The energy sector has struggled with oil & gas prices under pressure globally and Woodside has already announced large impairment charges as a result. The market will be looking for announcements regarding Scarborough debottlenecking and other operational changes to enhance growth.
Telstra will be about its 5G roll out, improvements in mobile pricing and potentially dividend increases. The gradual separation of infrastructure assets from retail assets could provide the platform for Telstra to realise further value for shareholders over the longer term.
Friday 14th August
Iluka, Newcrest, Baby Bunting, Lifestyle Communities.

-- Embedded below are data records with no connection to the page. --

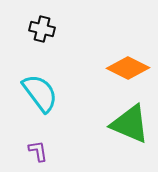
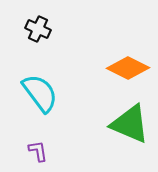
black cross: moved 4 px left; rotated 10 degrees clockwise
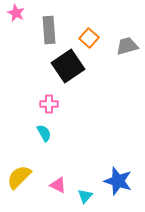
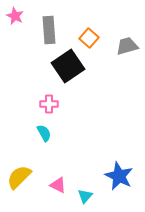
pink star: moved 1 px left, 3 px down
blue star: moved 1 px right, 5 px up; rotated 8 degrees clockwise
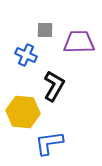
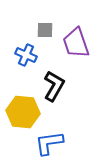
purple trapezoid: moved 3 px left, 1 px down; rotated 108 degrees counterclockwise
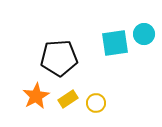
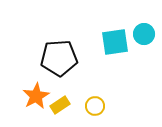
cyan square: moved 1 px up
yellow rectangle: moved 8 px left, 6 px down
yellow circle: moved 1 px left, 3 px down
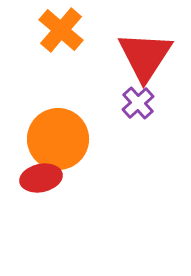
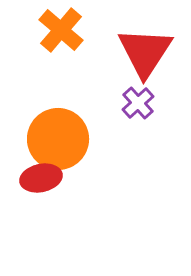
red triangle: moved 4 px up
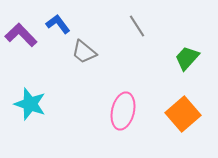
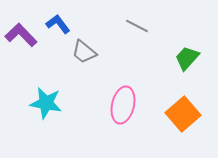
gray line: rotated 30 degrees counterclockwise
cyan star: moved 16 px right, 1 px up; rotated 8 degrees counterclockwise
pink ellipse: moved 6 px up
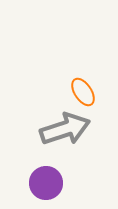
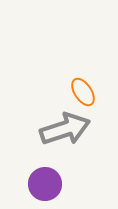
purple circle: moved 1 px left, 1 px down
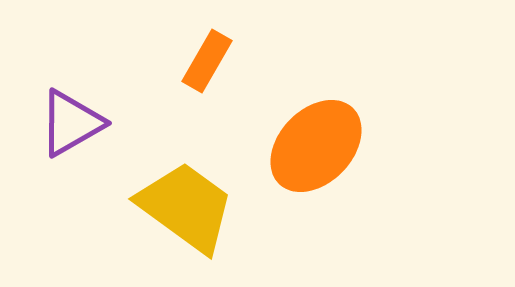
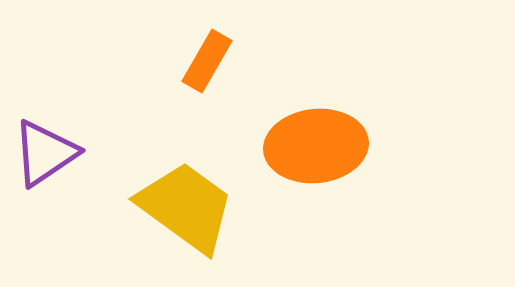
purple triangle: moved 26 px left, 30 px down; rotated 4 degrees counterclockwise
orange ellipse: rotated 40 degrees clockwise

Newcrest’s recent production report for the June Qtr has already given the market a clear lead on its result. All boats rise on a rising tide and Australia’s largest gold producer is no exception. With the Cadia mine being a star performer with an AISC of just $170 per oz and gold touching the magical US$2000 oz yesterday, the market may look to operational gains from its Lihir mine for further margin improvement.
Iluka’s mineral sands production fell 11% yoy while first half sales slipped 20% to 241,600 tonnes. The market is awaiting news on the spinoff, of the iron ore royalty business, which could give incentive for investors considering iron ore touched US$116 per tonne yesterday.
The views expressed in this article are the views of the stated author as at the date published and are subject to change based on markets and other conditions. Past performance is not a reliable indicator of future performance. Mason Stevens is only providing general advice in providing this information. You should consider this information, along with all your other investments and strategies when assessing the appropriateness of the information to your individual circumstances. Mason Stevens and its associates and their respective directors and other staff each declare that they may hold interests in securities and/or earn fees or other benefits from transactions arising as a result of information contained in this article.